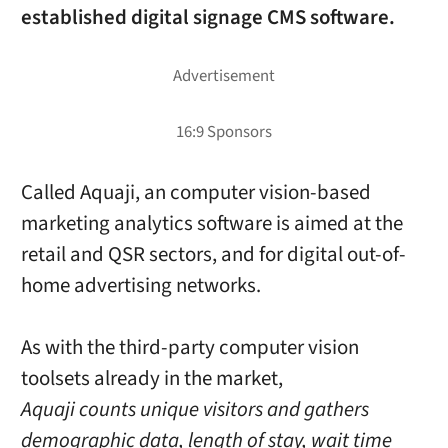
established digital signage CMS software.
Called Aquaji, an computer vision-based
marketing analytics software is aimed at the
retail and QSR sectors, and for digital out-of-
home advertising networks.
As with the third-party computer vision
toolsets already in the market,
Aquaji counts unique visitors and gathers
demographic data, length of stay, wait time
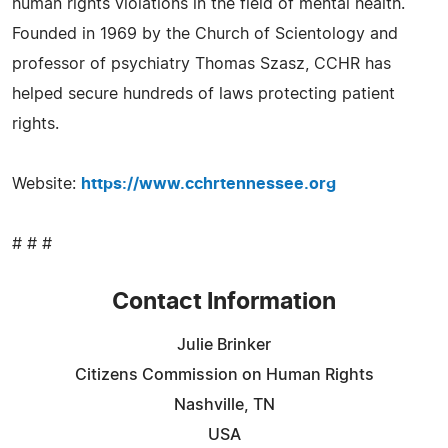
human rights violations in the field of mental health.
Founded in 1969 by the Church of Scientology and
professor of psychiatry Thomas Szasz, CCHR has
helped secure hundreds of laws protecting patient
rights.
Website:
https://www.cchrtennessee.org
# # #
Contact Information
Julie Brinker
Citizens Commission on Human Rights
Nashville, TN
USA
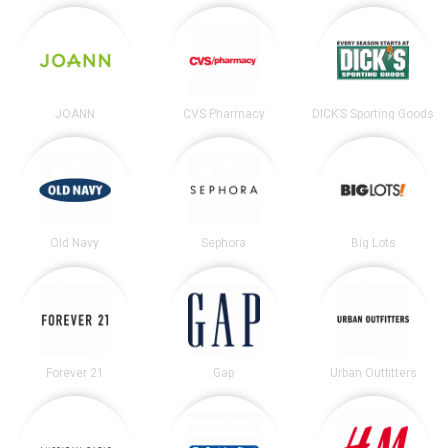
JOANN
CVS Pharmacy
DICK’S Sporting Goods
Old Navy
Sephora
Big Lots
Forever 21
Gap
Urban Outfitters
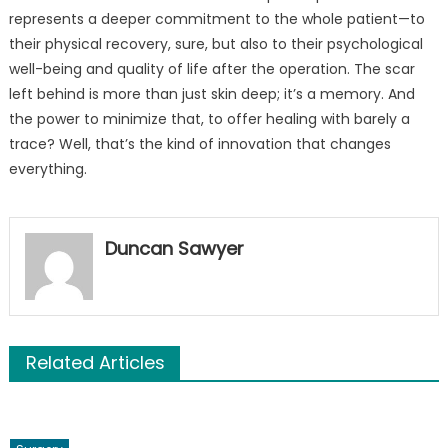
represents a deeper commitment to the whole patient—to
their physical recovery, sure, but also to their psychological
well-being and quality of life after the operation. The scar
left behind is more than just skin deep; it’s a memory. And
the power to minimize that, to offer healing with barely a
trace? Well, that’s the kind of innovation that changes
everything.
Duncan Sawyer
Related Articles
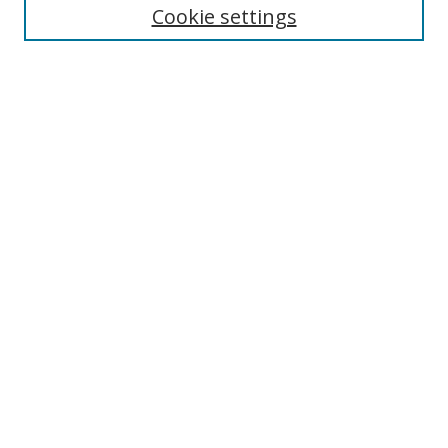
Enter search terms:
Cookie settings
Select context to search:
Advanced Search
Browse
Collections
Journals
Exhibits
Disciplines
Authors
Contribute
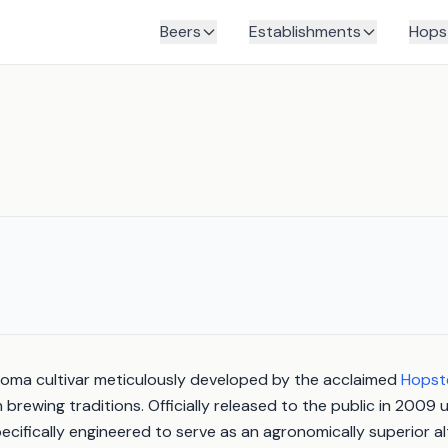
Beers
Establishments
Hops
roma cultivar meticulously developed by the acclaimed
Hopst
brewing traditions. Officially released to the public in 2009 
ecifically engineered to serve as an agronomically superior al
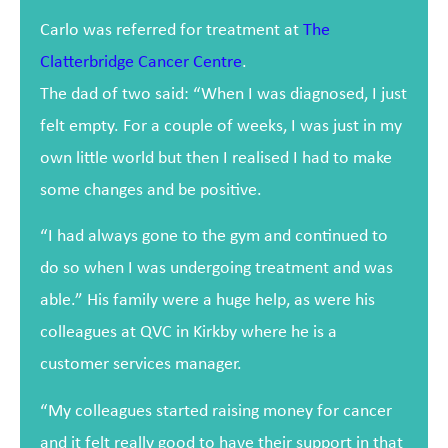
Carlo was referred for treatment at
The
Clatterbridge Cancer Centre
.
The dad of two said: “When I was diagnosed, I just
felt empty. For a couple of weeks, I was just in my
own little world but then I realised I had to make
some changes and be positive.
“I had always gone to the gym and continued to
do so when I was undergoing treatment and was
able.” His family were a huge help, as were his
colleagues at QVC in Kirkby where he is a
customer services manager.
“My colleagues started raising money for cancer
and it felt really good to have their support in that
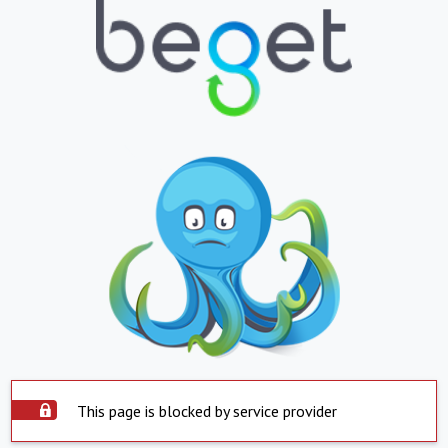
This page is blocked by service provider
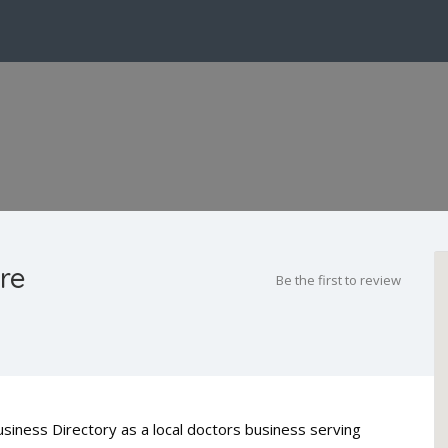
re
Be the first to review
usiness Directory as a local doctors business serving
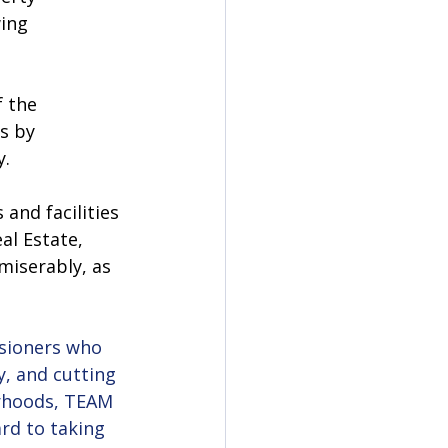
ing 
 the 
s by 
. 
and facilities 
al Estate, 
iserably, as 
ssioners who 
y, and cutting 
urhoods, TEAM 
rd to taking 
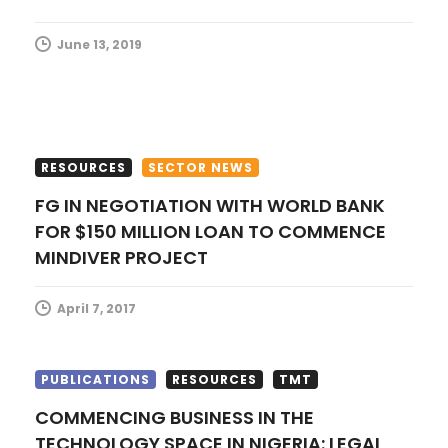
i
June 13, 2019
o
n
RESOURCES
SECTOR NEWS
FG IN NEGOTIATION WITH WORLD BANK
FOR $150 MILLION LOAN TO COMMENCE
MINDIVER PROJECT
April 7, 2017
PUBLICATIONS
RESOURCES
TMT
COMMENCING BUSINESS IN THE
TECHNOLOGY SPACE IN NIGERIA: LEGAL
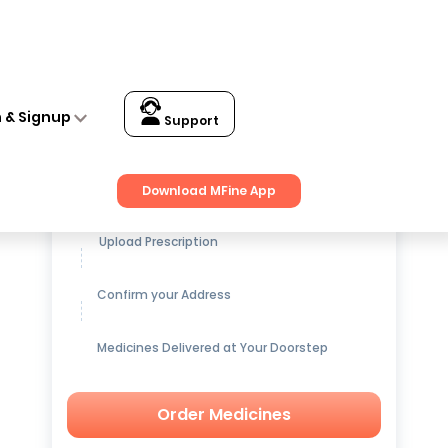
n & Signup
Support
Get up to
15% OFF
on Medicines
Download MFine App
Upload Prescription
Confirm your Address
Medicines Delivered at Your Doorstep
Order Medicines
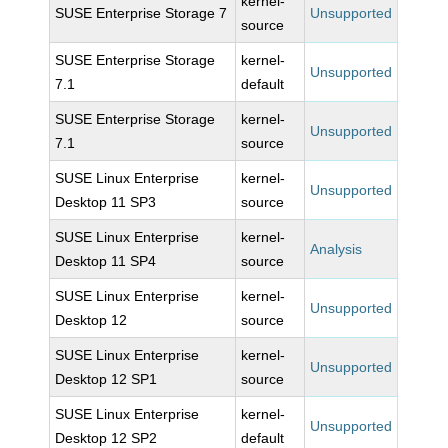
kernel-
SUSE Enterprise Storage 7
Unsupported
source
SUSE Enterprise Storage
kernel-
Unsupported
7.1
default
SUSE Enterprise Storage
kernel-
Unsupported
7.1
source
SUSE Linux Enterprise
kernel-
Unsupported
Desktop 11 SP3
source
SUSE Linux Enterprise
kernel-
Analysis
Desktop 11 SP4
source
SUSE Linux Enterprise
kernel-
Unsupported
Desktop 12
source
SUSE Linux Enterprise
kernel-
Unsupported
Desktop 12 SP1
source
SUSE Linux Enterprise
kernel-
Unsupported
Desktop 12 SP2
default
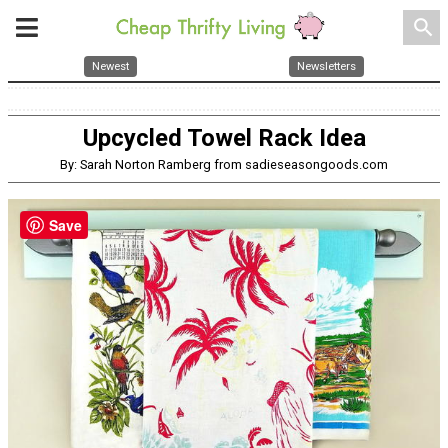
search
Newest
Newsletters
Upcycled Towel Rack Idea
By: Sarah Norton Ramberg from sadieseasongoods.com
Save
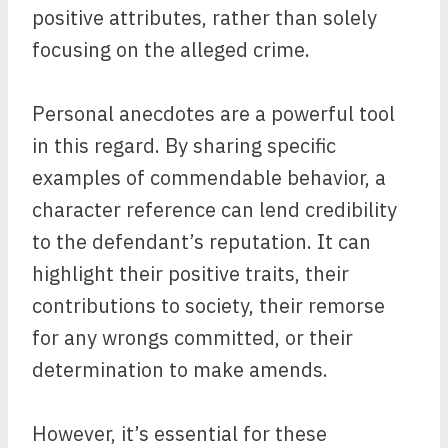
positive attributes, rather than solely
focusing on the alleged crime.
Personal anecdotes are a powerful tool
in this regard. By sharing specific
examples of commendable behavior, a
character reference can lend credibility
to the defendant’s reputation. It can
highlight their positive traits, their
contributions to society, their remorse
for any wrongs committed, or their
determination to make amends.
However, it’s essential for these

WHAT TO WORK ON: The whole listing should be printed again exactly as written, images excluded.

TASK ANSWER:
established digital signage CMS software.
Called Aquaji, an computer vision-based
marketing analytics software is aimed at the
retail and QSR sectors, and for digital out-of-
home advertising networks.
As with the third-party computer vision
toolsets already in the market,
Aquaji counts unique visitors and gathers
demographic data, length of stay, wait time
human rights violations in the field of mental health.
Founded in 1969 by the Church of Scientology and
professor of psychiatry Thomas Szasz, CCHR has
helped secure hundreds of laws protecting patient
rights.
Website:
https://www.cchrtennessee.org
# # #
Contact Information
Julie Brinker
Citizens Commission on Human Rights
Nashville, TN
USA
JOANN
CVS Pharmacy
DICK’S Sporting Goods
Old Navy
Sephora
Big Lots
Forever 21
Gap
Urban Outfitters
represents a deeper commitment to the whole patient—to
their physical recovery, sure, but also to their psychological
well-being and quality of life after the operation. The scar
left behind is more than just skin deep; it’s a memory. And
the power to minimize that, to offer healing with barely a
trace? Well, that’s the kind of innovation that changes
everything.
Duncan Sawyer
Related Articles
Enter search terms:
Cookie settings
Select context to search:
Advanced Search
Browse
Collections
Journals
Exhibits
Disciplines
Authors
Contribute
Beers
Establishments
Hops
roma cultivar meticulously developed by the acclaimed
Hopst
brewing traditions. Officially released to the public in 2009 
ecifically engineered to serve as an agronomically superior al
Carlo was referred for treatment at
The
Clatterbridge Cancer Centre
.
The dad of two said: “When I was diagnosed, I just
felt empty. For a couple of weeks, I was just in my
own little world but then I realised I had to make
some changes and be positive.
“I had always gone to the gym and continued to
do so when I was undergoing treatment and was
able.” His family were a huge help, as were his
colleagues at QVC in Kirkby where he is a
customer services manager.
“My colleagues started raising money for cancer
and it felt really good to have their support in that
This page is blocked by service provider
re
Be the first to review
usiness Directory as a local doctors business serving
ing 
 the 
s by 
. 
and facilities 
al Estate, 
iserably, as 
ssioners who 
y, and cutting 
urhoods, TEAM 
rd to taking 
i
June 13, 2019
o
n
RESOURCES
SECTOR NEWS
FG IN NEGOTIATION WITH WORLD BANK
FOR $150 MILLION LOAN TO COMMENCE
MINDIVER PROJECT
April 7, 2017
PUBLICATIONS
RESOURCES
TMT
COMMENCING BUSINESS IN THE
TECHNOLOGY SPACE IN NIGERIA: LEGAL
n & Signup
Support
Get up to
15% OFF
on Medicines
Download MFine App
Upload Prescription
Confirm your Address
Medicines Delivered at Your Doorstep
Order Medicines
kernel-
SUSE Enterprise Storage 7
Unsupported
source
SUSE Enterprise Storage
kernel-
Unsupported
7.1
default
SUSE Enterprise Storage
kernel-
Unsupported
7.1
source
SUSE Linux Enterprise
kernel-
Unsupported
Desktop 11 SP3
source
SUSE Linux Enterprise
kernel-
Analysis
Desktop 11 SP4
source
SUSE Linux Enterprise
kernel-
Unsupported
Desktop 12
source
SUSE Linux Enterprise
kernel-
Unsupported
Desktop 12 SP1
source
SUSE Linux Enterprise
kernel-
Unsupported
Desktop 12 SP2
default
search
Newest
Newsletters
Upcycled Towel Rack Idea
By: Sarah Norton Ramberg from sadieseasongoods.com
Save
positive attributes, rather than solely
focusing on the alleged crime.
Personal anecdotes are a powerful tool
in this regard. By sharing specific
examples of commendable behavior, a
character reference can lend credibility
to the defendant’s reputation. It can
highlight their positive traits, their
contributions to society, their remorse
for any wrongs committed, or their
determination to make amends.
However, it’s essential for these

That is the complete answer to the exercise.